**Requirement:** Copy each entry verbatim, excluding its images.

**Stored data:**
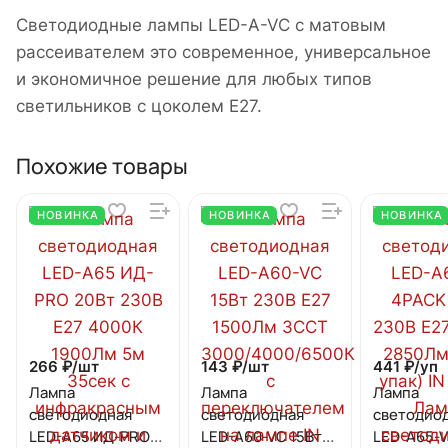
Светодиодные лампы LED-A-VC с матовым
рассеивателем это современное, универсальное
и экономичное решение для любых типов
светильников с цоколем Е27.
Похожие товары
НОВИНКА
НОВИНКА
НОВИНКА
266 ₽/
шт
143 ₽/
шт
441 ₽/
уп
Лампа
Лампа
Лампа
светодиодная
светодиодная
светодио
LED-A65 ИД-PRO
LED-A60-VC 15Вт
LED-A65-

**Final answer:**
Светодиодные лампы LED-A-VC с матовым
рассеивателем это современное, универсальное
и экономичное решение для любых типов
светильников с цоколем Е27.
Похожие товары
НОВИНКА
НОВИНКА
НОВИНКА
266 ₽/
шт
143 ₽/
шт
441 ₽/
уп
Лампа
Лампа
Лампа
светодиодная
светодиодная
светодио
LED-A65 ИД-PRO
LED-A60-VC 15Вт
LED-A65-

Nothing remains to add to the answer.